By Adam Tobias | Wisconsin Reporter
CHIPPEWA FALLS, Wis. — Chippewa Falls officials could expose themselves to legal problems if they OK an ordinance forcing local tavern owners to install surveillance cameras, one legal expert says.
Janine Geske, a distinguished professor of law at Marquette University Law School and former state Supreme Court justice, told Wisconsin Reporter Tuesday a case certainly could be made that the proposed law, as written, is unconstitutional.
“I think there are grounds for that argument,” Geske said.
The ordinance, which has been requested by the city’s Police Department, also would require that bar owners turn over any footage to authorities without them first having to obtain a warrant or subpoena.
If bars owners don’t install cameras, they risk losing their licenses under the controversial proposal.
Geske, who served on the Wisconsin Supreme Court from 1993 to 1998, said a suing party would have the best chance at winning a lawsuit if they argue the proposed requirement is an undue burden and allows for property to be taken without due process.
Pete Madland, executive director of the Tavern League of Wisconsin, told Wisconsin Reporter last week he anticipates his agency will challenge the city’s decision if the ordinance is approved.
Jeff Scott Olson, a prominent Madison lawyer who specializes in civil rights and constitutional litigation, said he’d try to prove the proposed law violates the Fourth Amendment if a case was brought forward.
Olson said he doesn’t believe the Chippewa Falls Police Department would be justified in stationing an officer at every tavern in the city, which essentially would happen with law enforcement having full access to recordings. The proposal required recordings be kept by bars for 21 days.
“I kind of doubt that would pass muster under the Constitution,” Olson said.
But Chippewa Falls Police Chief Wendy Stelter insists that releasing tapes to police right away would ensure the footage is not altered and that law enforcement would be able to solve crimes more effectively and efficiently.
“The concern there is, what happens to that video footage while we’re waiting for that subpoena?” Stelter asked.
Stelter also said grocery and liquor stores in Chippewa Falls must follow similar regulations and police are not constantly at those establishments pulling recordings.
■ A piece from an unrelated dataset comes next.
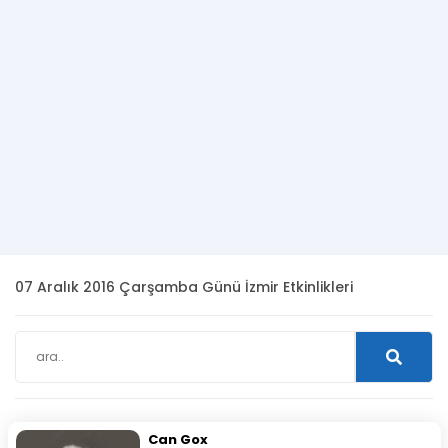
07 Aralık 2016 Çarşamba Günü İzmir Etkinlikleri
Can Gox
Authorities would seek footage only if there is an active investigation, according to Stelter.
But Olson contends the language in the ordinance gives the Police Department too much power.
“It will be abused at some point,” Olson said. “It’s just a question of when and how.”
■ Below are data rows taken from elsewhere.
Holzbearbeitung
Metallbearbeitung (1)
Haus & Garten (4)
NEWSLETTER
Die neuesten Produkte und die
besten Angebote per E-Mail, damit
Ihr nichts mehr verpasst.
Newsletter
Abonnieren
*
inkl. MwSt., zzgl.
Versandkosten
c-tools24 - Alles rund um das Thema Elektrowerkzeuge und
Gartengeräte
Olson also said he is worried that patrons fearing they’re always on camera could drive business out of town.
“If you’re on the borderline and you can go to Joe’s bar in the city limits or Timmy’s bar outside the city limits, you’re going to pick Timmy’s bar because it’s a little more relaxing for lots of reasons, one of them being you don’t have to worry about being constantly on video tape,” Olson said.
The ordinance calls for bars to have high-definition cameras monitoring in all sections open to the public, including entrances, exits and cash registers. The recordings must produce clear images that can identify suspects in an investigation.
Stelter said the Police Department got the idea for the ordinance when a sergeant suggested crimes originating in bars could be solved faster if the taverns had working surveillance systems.
The proposed law is being considered by the city’s two-member Public Safety Committee, but a decision is not expected this month because Stelter still has to meet with local members of the tavern league.
Committee Chairman Mike Hanke told Wisconsin Reporter last week he probably would not approve the ordinance as it is written.
“The Constitution is there for a reason,” said Hanke, who served 22 years in the military. “I swore to uphold it and I never swore to stop.”
Bill Hicks, the other member of the safety panel, did not return numerous calls from Wisconsin Reporter seeking comment.
If the committee won’t commit to the measure as written, Stelter said she is willing to consider changes, like scaling back the areas that need to be under surveillance and only targeting problem bars.
“We want to go about this very carefully, and we want to make sure that people are as comfortable with it as they can be,” Stelter said. “We want to work with the taverns, not against them.”